Before departing on their international trip, their March 4 concert featured a premiere performance of Sky Macklay’s X+X=?, an alto sax and French horn double concerto for mixed ability levels.
Like all Leading Tones Music composers, Sky Macklay was happy to share some personalized insights about her life, career, and composition strategies with the Spring Lake Park band students (video below). A nationally-celebrated composer of modern music, Macklay said of her concerto, “I really like writing music that uses math or processed-based composition, so I just thought of the simplest mathematical formula I could think of: adding. First, I introduced the themes in both instruments, and then I combined them in different ways: totally on top of each other, with shorter motives from each melody, and adding them together.” How about that for an interdisciplinary approach to music-making! Of the mixed-level music concept, Sky expressed, “I really like writing music that brings people together, so I’m really excited that this piece brings together a more advanced band with perhaps soloists who are more beginners.”

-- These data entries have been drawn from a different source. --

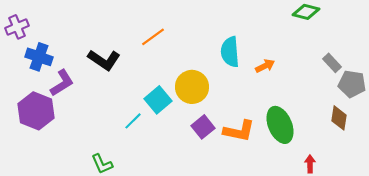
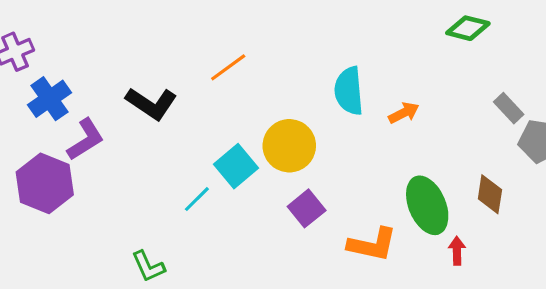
blue cross: (39, 57) -> (50, 99), turned 36
brown diamond: (339, 118) -> (490, 194), moved
orange L-shape: (239, 131) -> (372, 244), moved
red arrow: (310, 164) -> (457, 251), moved

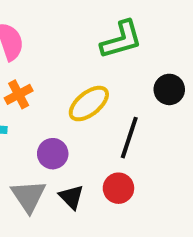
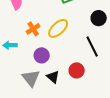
orange cross: (19, 94) -> (33, 29), moved
black line: (129, 138) -> (92, 47), moved, turned -40

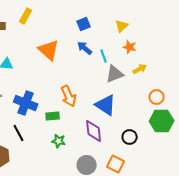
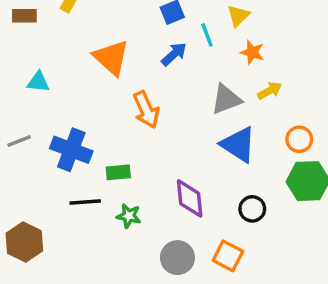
blue arrow: (85, 48) -> (174, 54), turned 98
cyan line: (104, 56) -> (207, 35), moved
orange arrow: (69, 96) -> (146, 110), moved
blue triangle: (106, 105) -> (238, 145), moved
black line: (19, 133) -> (85, 202), moved, turned -66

Band director Nora Tycast expressed that Sky Macklay’s personalized video clip “completely personalizes the composition for the students and for us [music educators].” Her band director colleague Brian Lukkasson agrees, "It is so important to get composers’ voices and stories in rehearsals and for students ‘meet’ the composers of their music. X+X=? is such a creative and intellectual piece that is also really accessible and enjoyable for students and an audience. That’s a tough balance to strike!"